Here are a couple of other picture. maybe someone can identify it by the rack.


----------



## RMS37 (Jun 30, 2010)

That is definately a postwar frame and the rack is a fairly common aftermarket accessory item


----------



## 53Phantom (Jun 30, 2010)

Ok Thanks. Then the B serial number would probably indicate a 1953 model. I never saw one that late with a skiptooth before. I would assume that it had a tank at one time.


----------



## chriscokid (Jun 30, 2010)

where is the B XXXXX serial number located?? the chainring is a skiptooth but the rear tire drop out and seat pole doesn't look right for a prewar. the springer fork looks to be 1955 or a bit older  the closest i can come up with is 1952 to 56... i don't believe it's prewar i would say as a value somewhere around 100 if it's kept all together maybe more if parted out...

just my opinion


----------



## 53Phantom (Jun 30, 2010)

Here  is a picture of a 1941 Liberty on the Nostalgia.net site that has the same paint scheme as the one I have pictured. The frame looks the same to me. What is the difference between this frame and a postwar ?


----------



## 53Phantom (Jun 30, 2010)

The serial number is under the crank.


----------



## chriscokid (Jun 30, 2010)

53Phantom said:


> Ok Thanks. Then the B serial number would probably indicate a 1953 model. I never saw one that late with a skiptooth before. I would assume that it had a tank at one time.

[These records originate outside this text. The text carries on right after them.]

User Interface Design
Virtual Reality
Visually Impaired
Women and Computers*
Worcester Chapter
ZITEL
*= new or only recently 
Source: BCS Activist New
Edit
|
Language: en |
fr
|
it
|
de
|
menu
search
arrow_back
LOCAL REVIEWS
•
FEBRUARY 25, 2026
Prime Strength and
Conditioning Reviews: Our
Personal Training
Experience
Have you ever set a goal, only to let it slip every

i don't think it had a tank schwinn bicycles that had tanks were deluxe models and that included a built on kickstand. someone please correct me if i'm wrong


----------



## ohdeebee (Jun 30, 2010)

Prewar Schwinns have a rear facing rear dropout. Postwar Schwinns have a hook type dropout. Also, if you believe the crank to be original, it should have a date stamped in the center section. As far as a value, I recently sold a '47 Liberty Schwinn for just over $200 in about the same condition but without the springer fork. Of course values are subjective to each party involved but at least that should give you a ballpark starting point.


----------



## Adamtinkerer (Jun 30, 2010)

53Phantom said:


> Here  is a picture of a 1941 Liberty on the Nostalgia.net site that has the same paint scheme as the one I have pictured. The frame looks the same to me. What is the difference between this frame and a postwar ?

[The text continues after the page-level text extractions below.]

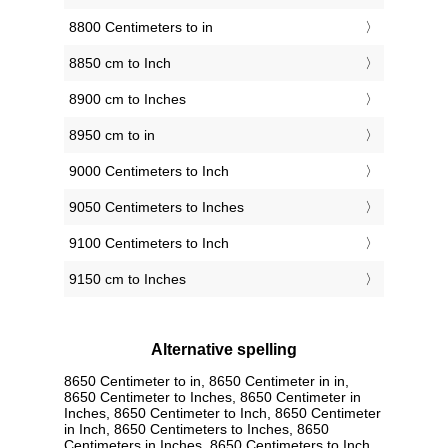
8800 Centimeters to in
8850 cm to Inch
8900 cm to Inches
8950 cm to in
9000 Centimeters to Inch
9050 Centimeters to Inches
9100 Centimeters to Inch
9150 cm to Inches
Alternative spelling
8650 Centimeter to in, 8650 Centimeter in in,
8650 Centimeter to Inches, 8650 Centimeter in
Inches, 8650 Centimeter to Inch, 8650 Centimeter
in Inch, 8650 Centimeters to Inches, 8650
Centimeters in Inches, 8650 Centimeters to Inch,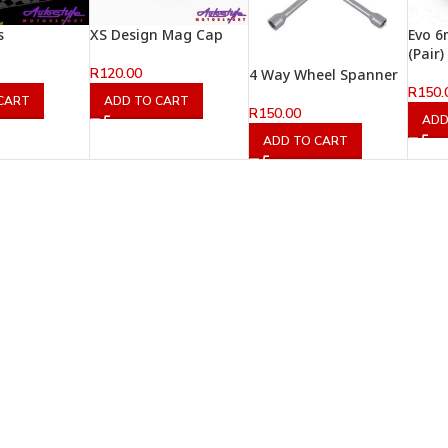
s
XS Design Mag Cap
Evo 6
(Pair)
R
120.00
4 Way Wheel Spanner
R
150.
CART
ADD TO CART
R
150.00
ADD
ADD TO CART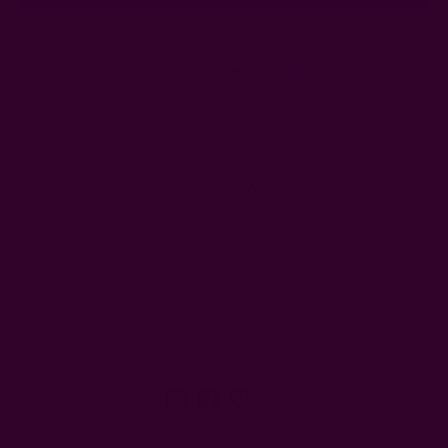
Ships from New York, USA
Customer Reviews
Shipping + Returns
FAQ
Wholesale
Ichcha's Creative Blog
Events
Press
Privacy
ETSY
Contact Us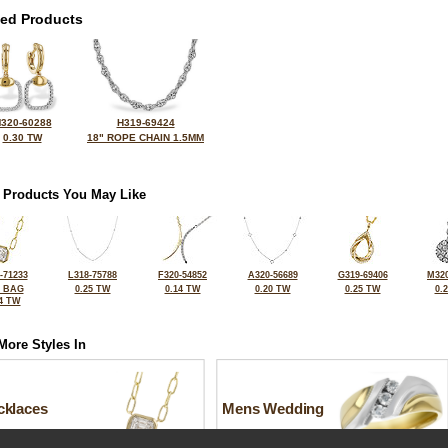
ted Products
320-60288
H319-69424
0.30 TW
18" ROPE CHAIN 1.5MM
 Products You May Like
-71233
L318-75788
F320-54852
A320-56689
G319-69406
M320
2 BAG
0.25 TW
0.14 TW
0.20 TW
0.25 TW
0.
4 TW
More Styles In
cklaces
Mens Wedding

If you look closely in front of the rear axle nut, you can see the silver chain tension screw, in the rear facing prewar dropouts. Also, your frame has a welded on kickstand pawl, which is another postwar feature. Serial numbers moved to the rear dropout in 1952, if yours is on the bb, it has to be a 46 or 7, surviving factory lists starting in 8/48 are E series, although there are some random C series as well as no letter serials reported. Schwinn used 1" pitch through 1952, and probably 53 as well. My 52 Panther has one.


----------



## chriscokid (Jun 30, 2010)

chriscokid said:


> i don't think it had a tank schwinn bicycles that had tanks were deluxe models and that included a built on kickstand. someone please correct me if i'm wrong




sorry about the post... i now see the bracket where the kickstand once was


----------



## chriscokid (Jun 30, 2010)

chriscokid said:


> i don't think it had a tank schwinn bicycles that had tanks were deluxe models and that included a built on kickstand. someone please correct me if i'm wrong




sorry about the post... i now see the bracket where the kickstand once was


----------



## chriscokid (Jun 30, 2010)

53Phantom said:


> The serial number is under the crank.




if it's under the crank 1952 or earlier??


----------



## 53Phantom (Jun 30, 2010)

Ok thanks. I didnt know that about the rear drop outs. So, ..'46-47 ? Worth $100.00 as-is?


----------



## ohdeebee (Jun 30, 2010)

53Phantom said:


> Ok thanks. I didnt know that about the rear drop outs. So, ..'46-47 ? Worth $100.00 as-is?




I'd pay $100


----------



## Adamtinkerer (Jul 1, 2010)

chriscokid said:


> if it's under the crank 1952 or earlier??




Through 1951. 52's are on the rear brake side dropout.


----------